** Opening Source data block **

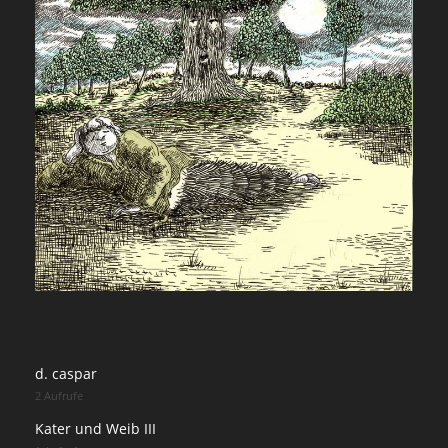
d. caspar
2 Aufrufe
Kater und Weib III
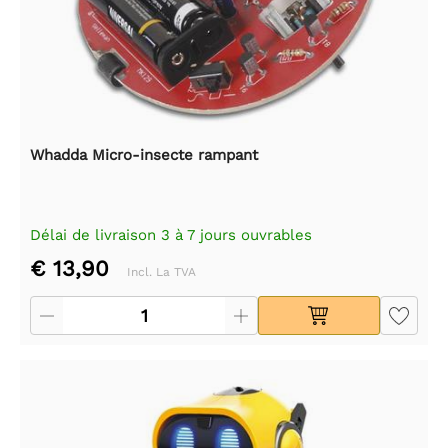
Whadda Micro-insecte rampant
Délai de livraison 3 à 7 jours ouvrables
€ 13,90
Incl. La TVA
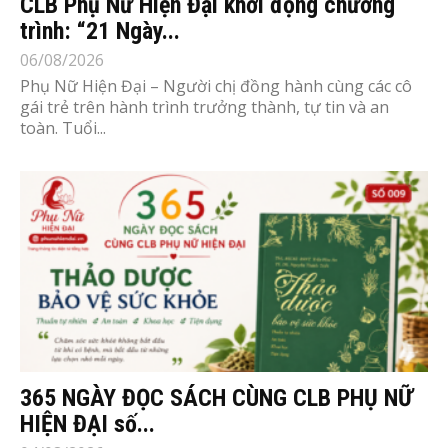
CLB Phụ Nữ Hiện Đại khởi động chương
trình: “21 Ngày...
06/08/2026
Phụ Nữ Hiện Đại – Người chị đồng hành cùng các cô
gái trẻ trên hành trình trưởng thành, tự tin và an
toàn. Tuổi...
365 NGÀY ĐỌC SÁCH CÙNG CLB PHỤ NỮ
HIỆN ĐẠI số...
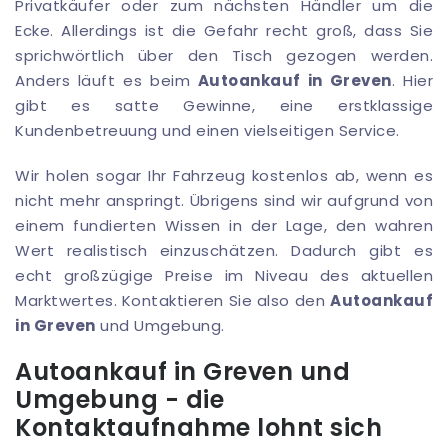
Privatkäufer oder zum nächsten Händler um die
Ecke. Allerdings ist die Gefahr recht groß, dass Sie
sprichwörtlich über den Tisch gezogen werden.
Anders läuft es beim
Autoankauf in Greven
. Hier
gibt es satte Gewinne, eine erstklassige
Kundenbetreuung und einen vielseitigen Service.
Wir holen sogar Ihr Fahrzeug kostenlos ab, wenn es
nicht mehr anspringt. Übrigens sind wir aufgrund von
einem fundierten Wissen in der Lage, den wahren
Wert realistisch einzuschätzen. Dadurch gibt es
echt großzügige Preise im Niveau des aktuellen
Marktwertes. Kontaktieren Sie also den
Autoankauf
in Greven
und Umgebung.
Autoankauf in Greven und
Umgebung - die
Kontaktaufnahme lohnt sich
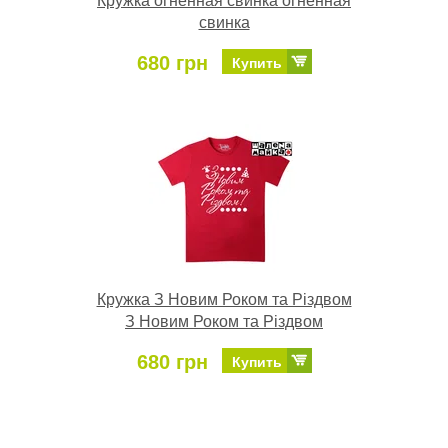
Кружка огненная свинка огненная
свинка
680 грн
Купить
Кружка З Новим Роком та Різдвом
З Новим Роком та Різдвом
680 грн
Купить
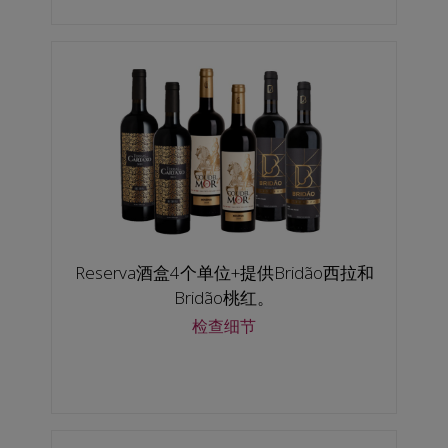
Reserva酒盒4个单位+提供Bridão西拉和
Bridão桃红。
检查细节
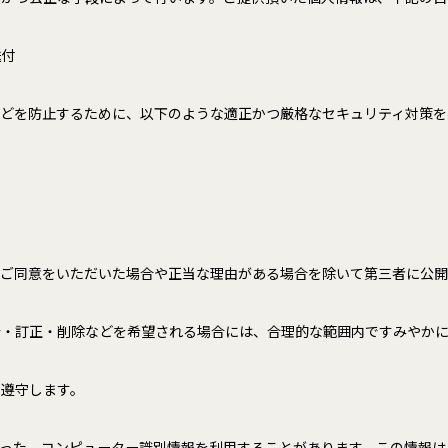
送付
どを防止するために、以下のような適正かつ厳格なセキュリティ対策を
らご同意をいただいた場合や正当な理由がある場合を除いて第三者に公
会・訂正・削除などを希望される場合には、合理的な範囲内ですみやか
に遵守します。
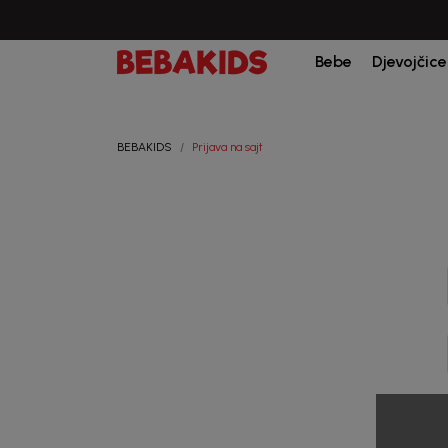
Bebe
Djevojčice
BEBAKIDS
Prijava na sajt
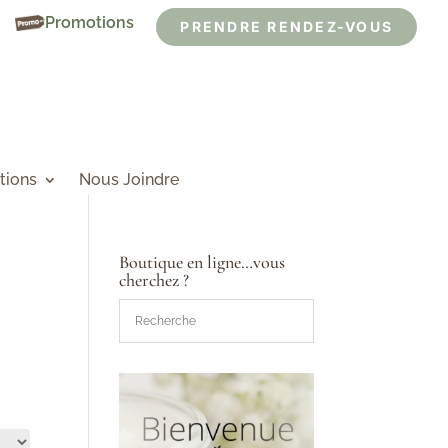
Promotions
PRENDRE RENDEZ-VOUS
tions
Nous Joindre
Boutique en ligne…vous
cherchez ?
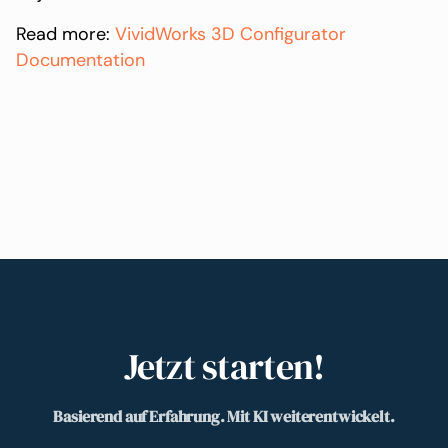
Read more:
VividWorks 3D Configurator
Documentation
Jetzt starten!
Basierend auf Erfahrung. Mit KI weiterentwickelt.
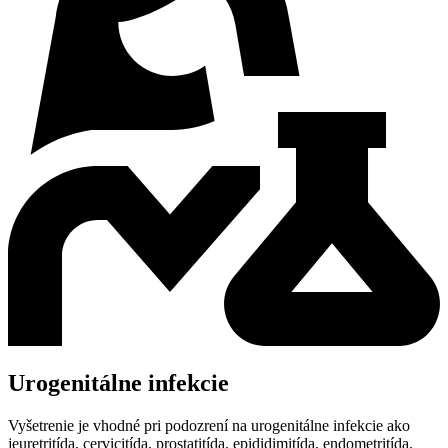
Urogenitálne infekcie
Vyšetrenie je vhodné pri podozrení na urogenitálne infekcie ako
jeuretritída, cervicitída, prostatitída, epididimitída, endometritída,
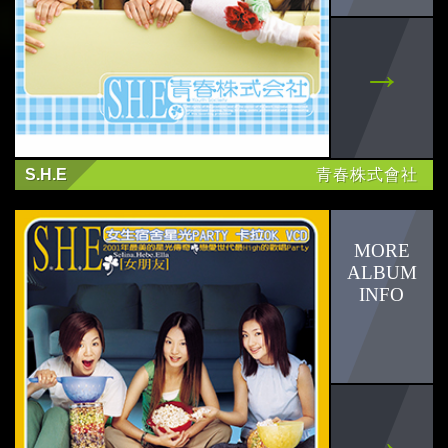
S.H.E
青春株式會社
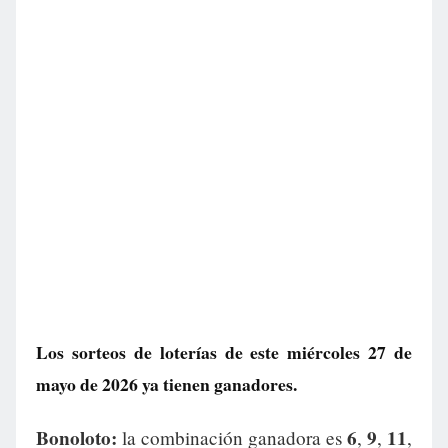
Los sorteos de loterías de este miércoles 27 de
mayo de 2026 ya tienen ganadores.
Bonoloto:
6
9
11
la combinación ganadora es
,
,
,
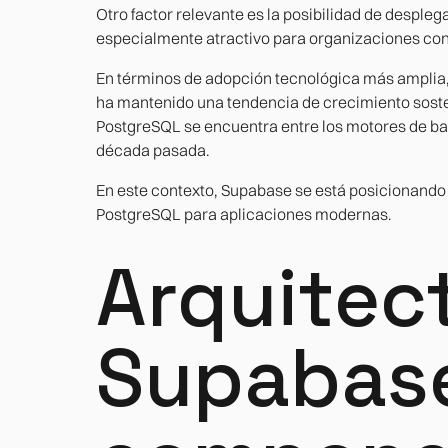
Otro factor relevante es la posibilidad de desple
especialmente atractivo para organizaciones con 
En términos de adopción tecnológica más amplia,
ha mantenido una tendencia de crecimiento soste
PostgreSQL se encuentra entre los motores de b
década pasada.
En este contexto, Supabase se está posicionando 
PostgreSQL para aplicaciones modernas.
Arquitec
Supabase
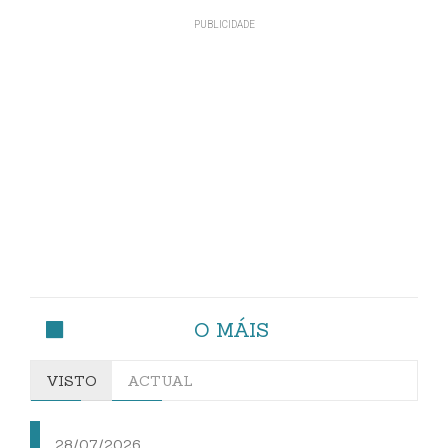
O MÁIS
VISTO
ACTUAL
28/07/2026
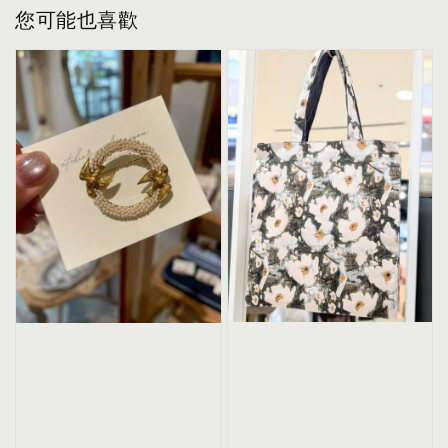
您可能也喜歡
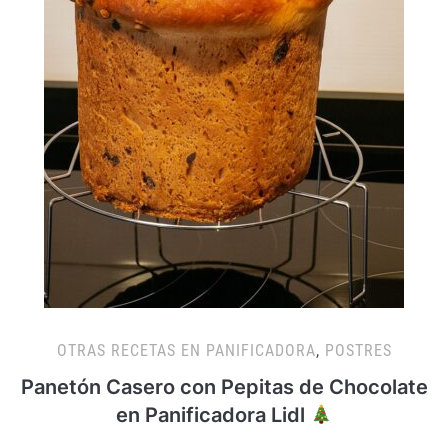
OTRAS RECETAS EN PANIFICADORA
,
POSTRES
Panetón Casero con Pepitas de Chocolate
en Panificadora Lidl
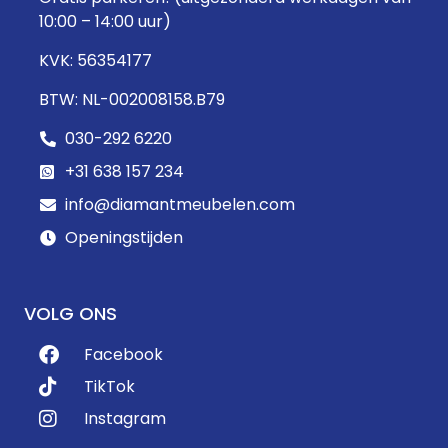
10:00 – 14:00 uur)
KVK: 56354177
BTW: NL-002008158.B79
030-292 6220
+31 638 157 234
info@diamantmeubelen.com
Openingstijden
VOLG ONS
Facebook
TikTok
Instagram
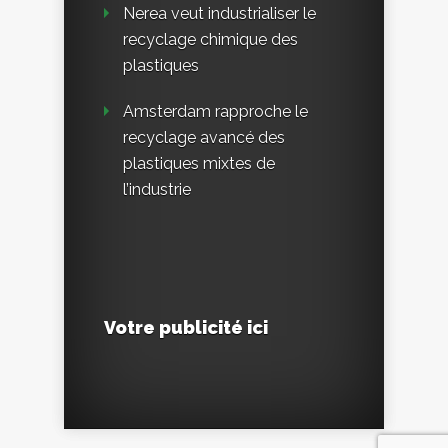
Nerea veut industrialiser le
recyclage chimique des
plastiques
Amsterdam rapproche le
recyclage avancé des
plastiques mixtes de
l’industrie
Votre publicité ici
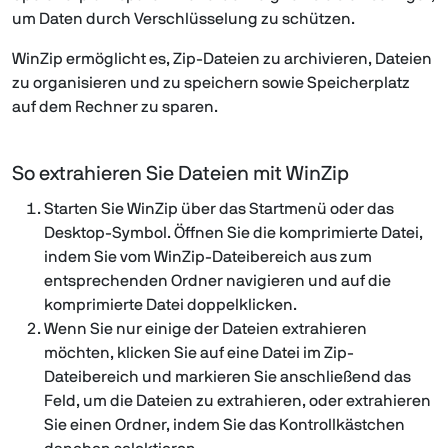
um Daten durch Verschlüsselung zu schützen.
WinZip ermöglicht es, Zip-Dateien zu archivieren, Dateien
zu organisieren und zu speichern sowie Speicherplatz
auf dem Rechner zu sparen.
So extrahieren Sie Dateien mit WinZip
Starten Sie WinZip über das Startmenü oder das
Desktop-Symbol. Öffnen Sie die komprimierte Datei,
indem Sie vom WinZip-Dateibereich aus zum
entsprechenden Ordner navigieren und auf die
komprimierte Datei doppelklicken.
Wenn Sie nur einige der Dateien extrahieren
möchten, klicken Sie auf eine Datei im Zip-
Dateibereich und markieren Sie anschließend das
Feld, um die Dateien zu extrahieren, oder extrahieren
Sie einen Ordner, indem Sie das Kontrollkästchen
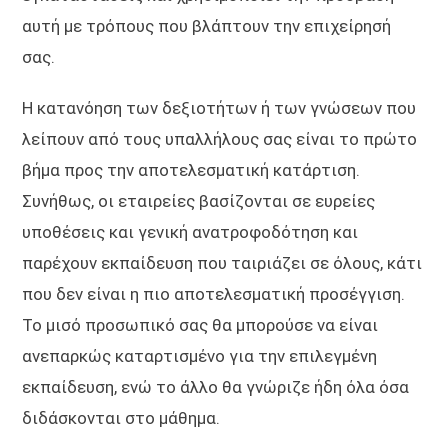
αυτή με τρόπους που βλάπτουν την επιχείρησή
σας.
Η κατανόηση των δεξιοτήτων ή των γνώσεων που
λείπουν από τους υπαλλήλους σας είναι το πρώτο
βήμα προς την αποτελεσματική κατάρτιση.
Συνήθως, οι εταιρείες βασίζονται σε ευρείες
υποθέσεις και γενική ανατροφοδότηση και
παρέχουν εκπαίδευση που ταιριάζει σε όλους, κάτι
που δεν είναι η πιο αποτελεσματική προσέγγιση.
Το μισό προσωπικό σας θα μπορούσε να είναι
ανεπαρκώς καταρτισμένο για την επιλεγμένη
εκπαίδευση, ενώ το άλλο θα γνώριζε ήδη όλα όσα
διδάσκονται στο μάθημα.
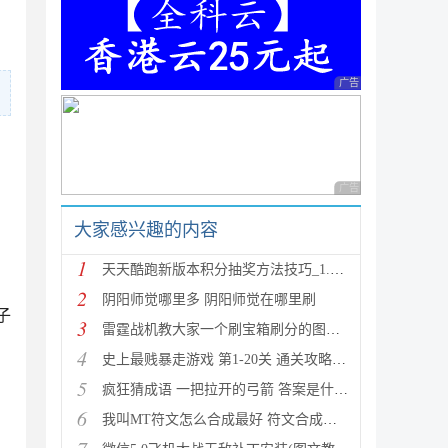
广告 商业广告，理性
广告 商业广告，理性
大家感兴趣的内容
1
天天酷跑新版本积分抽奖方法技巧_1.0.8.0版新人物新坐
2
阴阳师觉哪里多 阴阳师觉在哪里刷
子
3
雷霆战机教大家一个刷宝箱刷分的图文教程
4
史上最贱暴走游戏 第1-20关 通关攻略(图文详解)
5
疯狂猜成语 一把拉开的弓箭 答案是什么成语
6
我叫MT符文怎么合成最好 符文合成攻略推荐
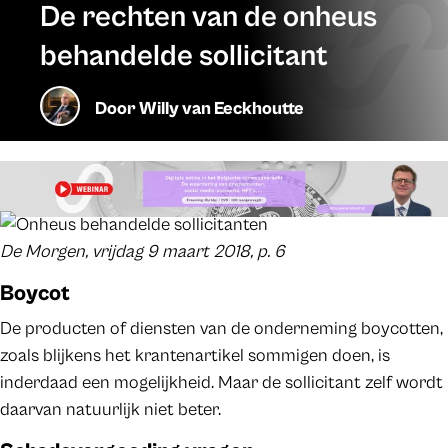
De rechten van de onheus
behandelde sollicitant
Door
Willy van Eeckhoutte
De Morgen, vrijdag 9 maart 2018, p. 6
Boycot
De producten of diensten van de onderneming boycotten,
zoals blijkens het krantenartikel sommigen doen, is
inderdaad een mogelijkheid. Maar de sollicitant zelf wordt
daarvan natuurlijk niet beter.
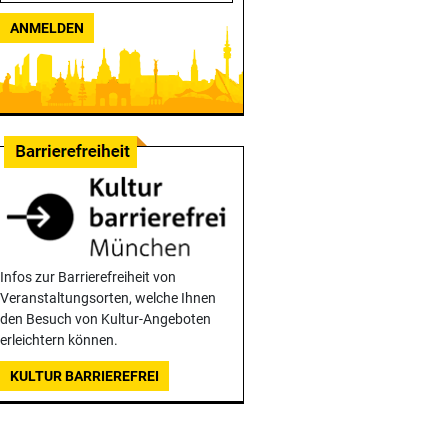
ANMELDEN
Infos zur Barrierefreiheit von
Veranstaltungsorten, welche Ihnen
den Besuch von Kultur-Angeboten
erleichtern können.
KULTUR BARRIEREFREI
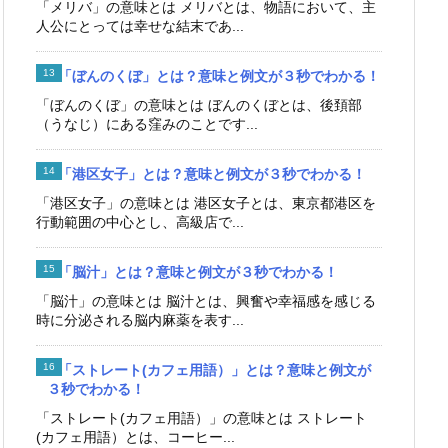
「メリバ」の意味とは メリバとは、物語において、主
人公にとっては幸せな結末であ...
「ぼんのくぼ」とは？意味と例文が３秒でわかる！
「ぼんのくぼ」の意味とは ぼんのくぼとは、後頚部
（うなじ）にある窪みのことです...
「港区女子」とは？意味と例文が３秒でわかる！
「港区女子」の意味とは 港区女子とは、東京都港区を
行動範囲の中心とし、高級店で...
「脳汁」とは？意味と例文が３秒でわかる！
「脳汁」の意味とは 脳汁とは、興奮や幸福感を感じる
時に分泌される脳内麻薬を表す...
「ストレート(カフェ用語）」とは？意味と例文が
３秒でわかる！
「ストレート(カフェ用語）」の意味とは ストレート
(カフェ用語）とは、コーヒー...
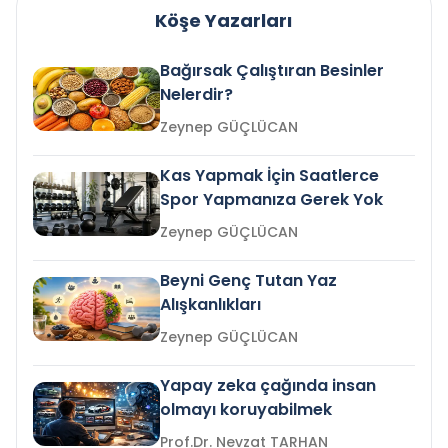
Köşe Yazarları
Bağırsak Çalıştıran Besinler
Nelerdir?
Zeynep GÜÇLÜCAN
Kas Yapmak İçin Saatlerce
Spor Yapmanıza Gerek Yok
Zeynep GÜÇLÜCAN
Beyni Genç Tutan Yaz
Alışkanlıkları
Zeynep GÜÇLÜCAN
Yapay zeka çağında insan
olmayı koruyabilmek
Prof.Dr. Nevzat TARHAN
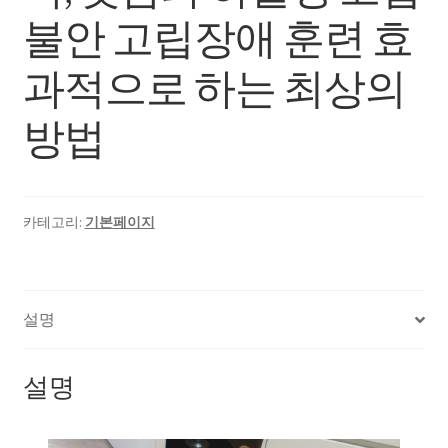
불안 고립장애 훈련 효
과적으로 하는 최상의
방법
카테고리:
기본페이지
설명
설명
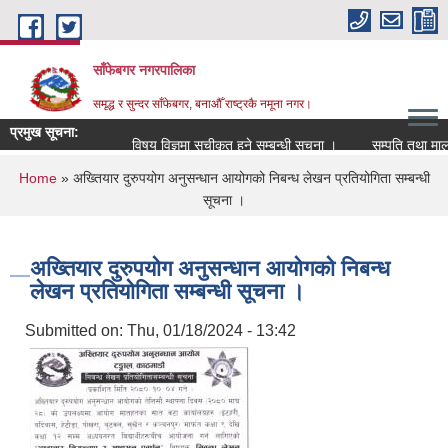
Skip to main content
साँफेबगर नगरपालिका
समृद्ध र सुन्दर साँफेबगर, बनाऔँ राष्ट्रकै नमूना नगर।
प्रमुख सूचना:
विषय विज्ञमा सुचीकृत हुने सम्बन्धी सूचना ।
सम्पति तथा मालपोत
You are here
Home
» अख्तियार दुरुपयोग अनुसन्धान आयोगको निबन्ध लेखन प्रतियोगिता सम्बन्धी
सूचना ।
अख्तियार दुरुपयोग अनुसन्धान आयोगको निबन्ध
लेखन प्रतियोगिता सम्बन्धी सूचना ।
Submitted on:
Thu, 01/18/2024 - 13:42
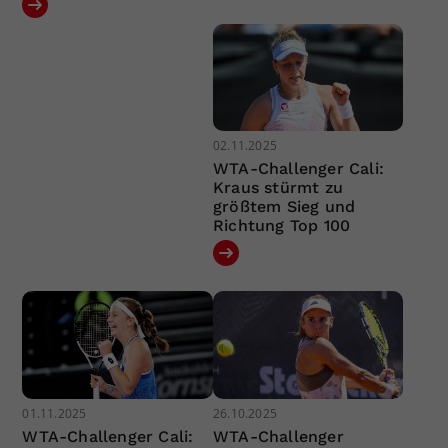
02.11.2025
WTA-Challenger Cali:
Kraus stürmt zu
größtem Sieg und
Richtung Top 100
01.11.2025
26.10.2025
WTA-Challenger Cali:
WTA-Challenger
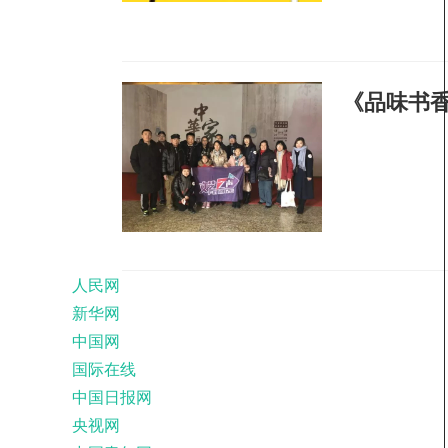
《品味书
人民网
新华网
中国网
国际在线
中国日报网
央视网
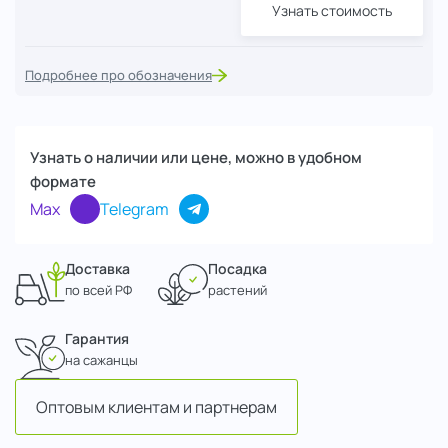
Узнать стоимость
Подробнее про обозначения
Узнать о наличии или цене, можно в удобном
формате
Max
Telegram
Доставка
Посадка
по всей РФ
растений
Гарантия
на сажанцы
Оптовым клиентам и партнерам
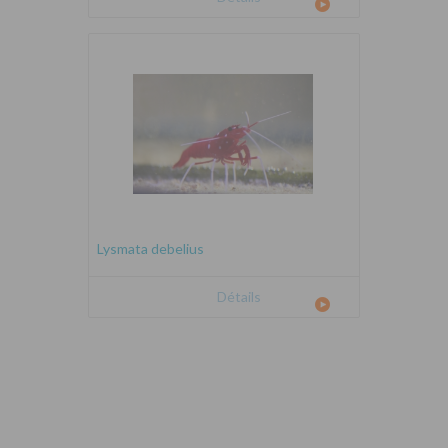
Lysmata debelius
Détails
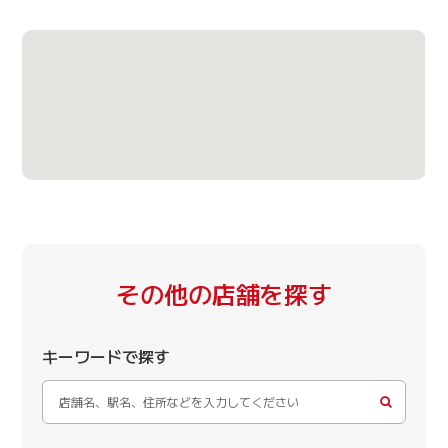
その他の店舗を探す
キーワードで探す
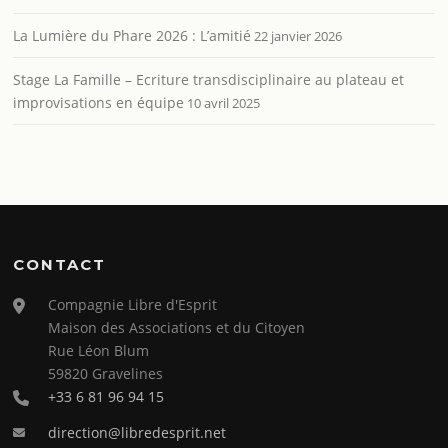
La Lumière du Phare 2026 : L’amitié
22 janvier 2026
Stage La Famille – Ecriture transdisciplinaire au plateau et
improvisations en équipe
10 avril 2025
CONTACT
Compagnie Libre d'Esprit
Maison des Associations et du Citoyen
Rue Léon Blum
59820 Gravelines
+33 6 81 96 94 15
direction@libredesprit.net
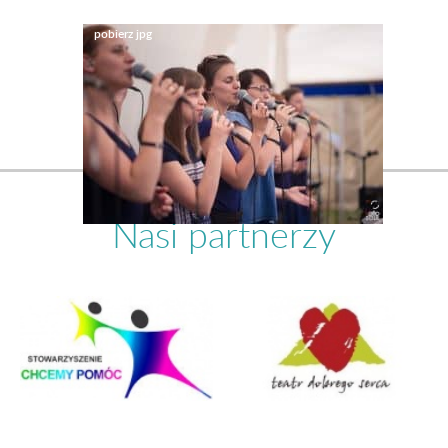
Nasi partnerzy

** Closing Source data block **

# Work required:
Return, from the material above, each line holding the string "komprimierte".

# Solution to this task:
Desktop-Symbol. Öffnen Sie die komprimierte Datei,
komprimierte Datei doppelklicken.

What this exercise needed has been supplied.